A Love Beyond Purity – Br. Sean Glenn

Br. Sean Glenn

Mark 1:40-45

There are many words in Scripture that, as it were, set my teeth on edge. True, some words or concepts in the pages of scripture are supposed to make us uncomfortable, meant to make us squirm in our seat, posed to turn us from our self-regard. Yet there is one word, which never ceases to clasp at the throat of my soul with heavy hands of sterile ice. The word is clean.

This morning we hear Jesus encounter a character for whom this word doubtless signified a need as urgent ad life and death. If you choose, said the leper to Jesus, you can make me clean.

Of all the vocabulary of the spiritual life, the notion of ‘cleanliness’ or ‘purity’ is the most difficult for me. It is all too easy to use it to reify or protect the power or privilege of a select group. Yet it is not clear that our leper had any of that kind of analysis in mind. To be sure, the symbolic resonances of ‘cleanliness’ or ‘purity’ language are not in themselves suspicious or bad. There are spiritual truths to which this language points, and much of what might scandalize us about ancient Israelite liturgical prohibitions probably served more as a teaching tool—a way of unlearning deeply engrained residues of idolatrous worship inherited from ambient Canaanite religion.[1]

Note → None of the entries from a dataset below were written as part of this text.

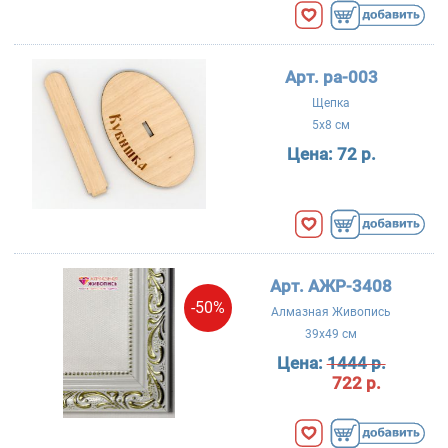
Арт. ра-003
Щепка
5x8 см
Цена:
72 р.
Арт. АЖР-3408
-50%
Алмазная Живопись
39x49 см
Цена:
1444 р.
722 р.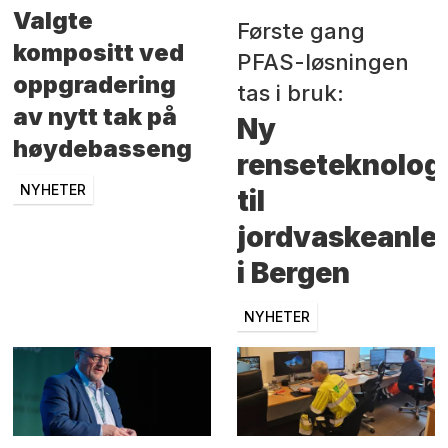
Valgte
Første gang
kompositt ved
PFAS-løsningen
oppgradering
tas i bruk:
av nytt tak på
Ny
høydebasseng
renseteknolog
NYHETER
til
jordvaskeanle
i Bergen
NYHETER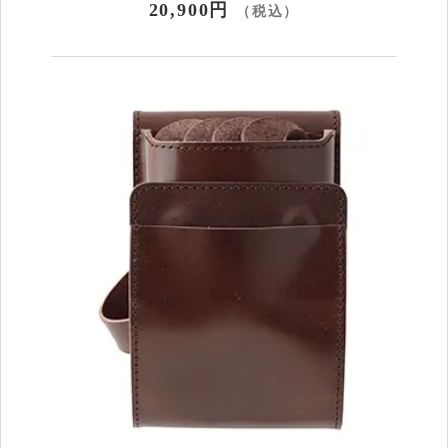
20,900円
（税込）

Yet it is nonetheless difficult to ignore the kinds of people and bodies Levitical purity laws necessarily prohibited from full fellowship with the people of God, and the ways we have generally used this like of language to judge the sick, the chronically ill, or the differently abled. For no one who has a blemish, reads the 21st chapter of Leviticus, shall draw near, one who is blind or lame, or one who has a mutilated face or a limb too long, or one who has a broken foot or a broken hand, or a hunchback, or a dwarf, or a man with a blemish in his eyes or an itching disease or scabs or. . . .[2] Or, or, or…

In January of 2011, I received news that would change my life forever: I had contracted the HIV virus. More than ever could I feel the chill of cleanliness language, the horror of realizing the world and those I loved might no longer necessarily read my body—or my soul—as ‘clean.’ For the first time in my life, words like ‘clean’ and ‘dirty’ ceased to be mere adjectives: they swelled and oozed the moral and spiritual bile of judgement and rejection.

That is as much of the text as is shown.